> PROBLEM STATEMENT: Would you please reproduce all the entries word for word, minus the pictures?

> RECORD SET:
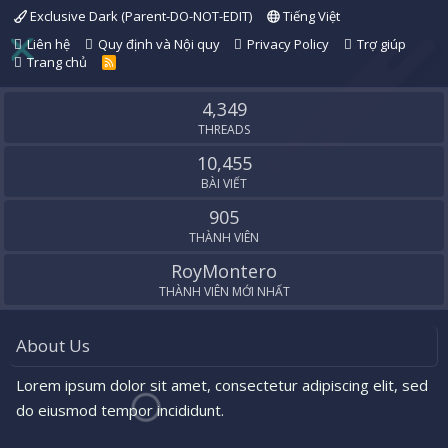
Exclusive Dark (Parent-DO-NOT-EDIT)
Tiếng Việt
Liên hệ
Quy định và Nội quy
Privacy Policy
Trợ giúp
Trang chủ
R
S
S
4,349
THREADS
10,455
BÀI VIẾT
905
THÀNH VIÊN
RoyMontero
THÀNH VIÊN MỚI NHẤT
About Us
Lorem ipsum dolor sit amet, consectetur adipiscing elit, sed
do eiusmod tempor incididunt.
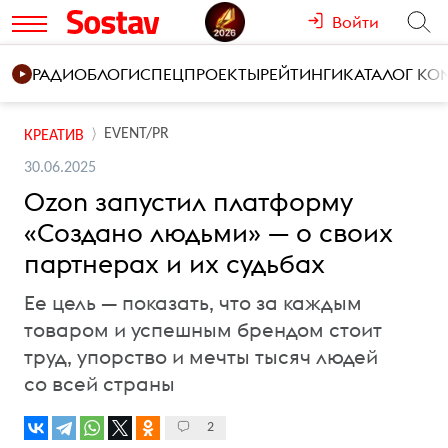
Войти
РАДИО
БЛОГИ
СПЕЦПРОЕКТЫ
РЕЙТИНГИ
КАТАЛОГ К
EVENT/PR
КРЕАТИВ
30.06.2025
Ozon запустил платформу
«Создано людьми» — о своих
партнерах и их судьбах
Ее цель — показать, что за каждым
товаром и успешным брендом стоит
труд, упорство и мечты тысяч людей
со всей страны
2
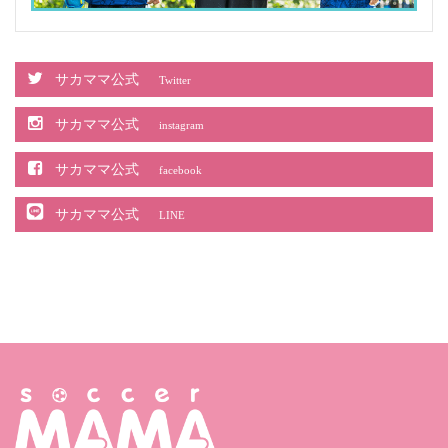
サカママ公式
Twitter
サカママ公式
instagram
サカママ公式
facebook
サカママ公式
LINE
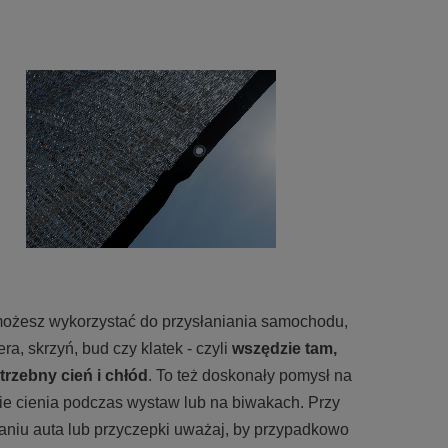
ożesz wykorzystać do przysłaniania samochodu,
era, skrzyń, bud czy klatek - czyli
wszędzie tam,
trzebny cień i chłód
. To też doskonały pomysł na
ie cienia podczas wystaw lub na biwakach. Przy
aniu auta lub przyczepki uważaj, by przypadkowo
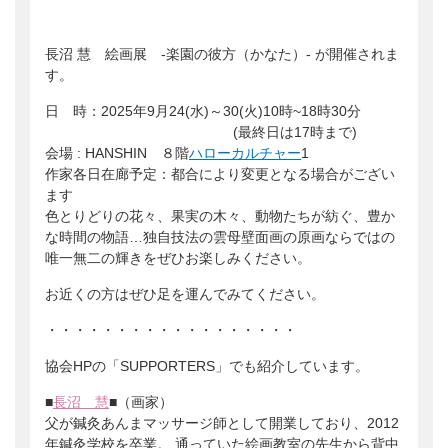
長沼 慧 絵画
展 -楽園の彼方（かなた）- が開催されま
す。
日 時：2025年9
月24(水)～30(火)10時~18時30分
(最終日は17時まで)
会場 : HANSHIN ８階
ハローカルチャー
1
作家各日在廊予定：都合により変更となる場合がござい
ます
色とりどりの花々、果実の木々、動物たちが紡ぐ、豊か
な時間の物語…独自技法の雲母壁面画の原画ならではの
唯一無二の輝きをぜひお楽しみください。
お近くの方はぜひ足を運んでみてください。
・・・・・・・・・・・・・・・・・・
協会HPの「S
UPPORTERS」でも紹介しています。
■
長沼 慧
■（画家）
父が鍼灸あんまマッサージ師として開業しており、2012
年鍼灸学校を卒業。 通っていた絵画教室の先生から背中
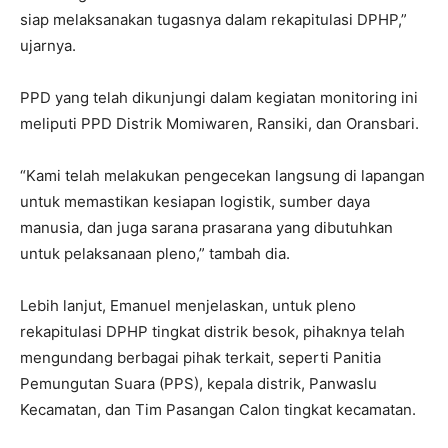
siap melaksanakan tugasnya dalam rekapitulasi DPHP,”
ujarnya.
PPD yang telah dikunjungi dalam kegiatan monitoring ini
meliputi PPD Distrik Momiwaren, Ransiki, dan Oransbari.
“Kami telah melakukan pengecekan langsung di lapangan
untuk memastikan kesiapan logistik, sumber daya
manusia, dan juga sarana prasarana yang dibutuhkan
untuk pelaksanaan pleno,” tambah dia.
Lebih lanjut, Emanuel menjelaskan, untuk pleno
rekapitulasi DPHP tingkat distrik besok, pihaknya telah
mengundang berbagai pihak terkait, seperti Panitia
Pemungutan Suara (PPS), kepala distrik, Panwaslu
Kecamatan, dan Tim Pasangan Calon tingkat kecamatan.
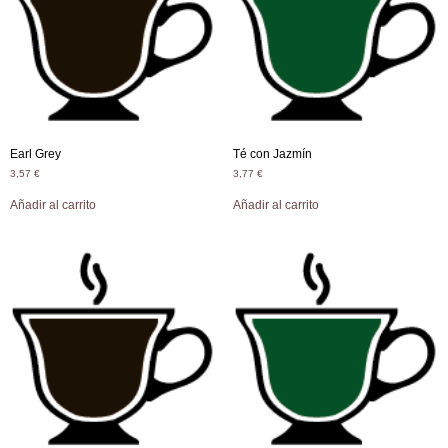
Earl Grey
Té con Jazmín
3,57
€
3,77
€
Añadir al carrito
Añadir al carrito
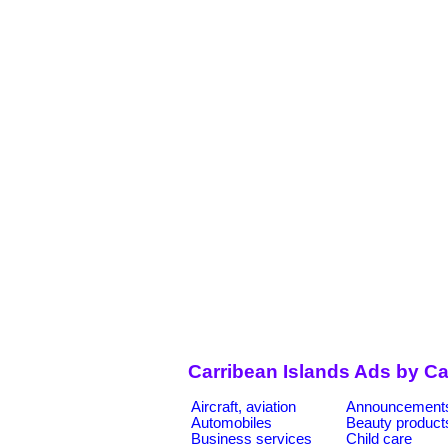
Carribean Islands Ads by Ca
Aircraft, aviation
Announcement
Automobiles
Beauty product
Business services
Child care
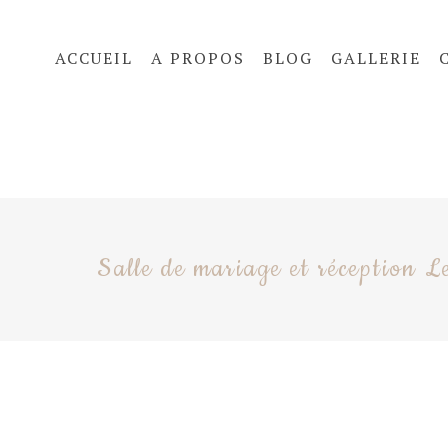
ACCUEIL
A PROPOS
BLOG
GALLERIE
Salle de mariage et réception L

> YOUR SOLUTION:
Exclusive Dark (Parent-DO-NOT-EDIT)
Tiếng Việt
Liên hệ
Quy định và Nội quy
Privacy Policy
Trợ giúp
Trang chủ
R
S
S
4,349
THREADS
10,455
BÀI VIẾT
905
THÀNH VIÊN
RoyMontero
THÀNH VIÊN MỚI NHẤT
About Us
Lorem ipsum dolor sit amet, consectetur adipiscing elit, sed
do eiusmod tempor incididunt.
Войти
РАДИО
БЛОГИ
СПЕЦПРОЕКТЫ
РЕЙТИНГИ
КАТАЛОГ К
EVENT/PR
КРЕАТИВ
30.06.2025
Ozon запустил платформу
«Создано людьми» — о своих
партнерах и их судьбах
Ее цель — показать, что за каждым
товаром и успешным брендом стоит
труд, упорство и мечты тысяч людей
со всей страны
2
サカママ公式
Twitter
サカママ公式
instagram
サカママ公式
facebook
サカママ公式
LINE
ożesz wykorzystać do przysłaniania samochodu,
era, skrzyń, bud czy klatek - czyli
wszędzie tam,
trzebny cień i chłód
. To też doskonały pomysł na
ie cienia podczas wystaw lub na biwakach. Przy
aniu auta lub przyczepki uważaj, by przypadkowo
長沼 慧 絵画
展 -楽園の彼方（かなた）- が開催されま
す。
日 時：2025年9
月24(水)～30(火)10時~18時30分
(最終日は17時まで)
会場 : HANSHIN ８階
ハローカルチャー
1
作家各日在廊予定：都合により変更となる場合がござい
ます
色とりどりの花々、果実の木々、動物たちが紡ぐ、豊か
な時間の物語…独自技法の雲母壁面画の原画ならではの
唯一無二の輝きをぜひお楽しみください。
お近くの方はぜひ足を運んでみてください。
・・・・・・・・・・・・・・・・・・
協会HPの「S
UPPORTERS」でも紹介しています。
■
長沼 慧
■（画家）
父が鍼灸あんまマッサージ師として開業しており、2012
年鍼灸学校を卒業。 通っていた絵画教室の先生から背中
siap melaksanakan tugasnya dalam rekapitulasi DPHP,”
ujarnya.
PPD yang telah dikunjungi dalam kegiatan monitoring ini
meliputi PPD Distrik Momiwaren, Ransiki, dan Oransbari.
“Kami telah melakukan pengecekan langsung di lapangan
untuk memastikan kesiapan logistik, sumber daya
manusia, dan juga sarana prasarana yang dibutuhkan
untuk pelaksanaan pleno,” tambah dia.
Lebih lanjut, Emanuel menjelaskan, untuk pleno
rekapitulasi DPHP tingkat distrik besok, pihaknya telah
mengundang berbagai pihak terkait, seperti Panitia
Pemungutan Suara (PPS), kepala distrik, Panwaslu
Kecamatan, dan Tim Pasangan Calon tingkat kecamatan.
Earl Grey
Té con Jazmín
3,57
€
3,77
€
Añadir al carrito
Añadir al carrito
Carribean Islands Ads by Ca
Aircraft, aviation
Announcement
Automobiles
Beauty product
Business services
Child care
ACCUEIL
A PROPOS
BLOG
GALLERIE
Salle de mariage et réception L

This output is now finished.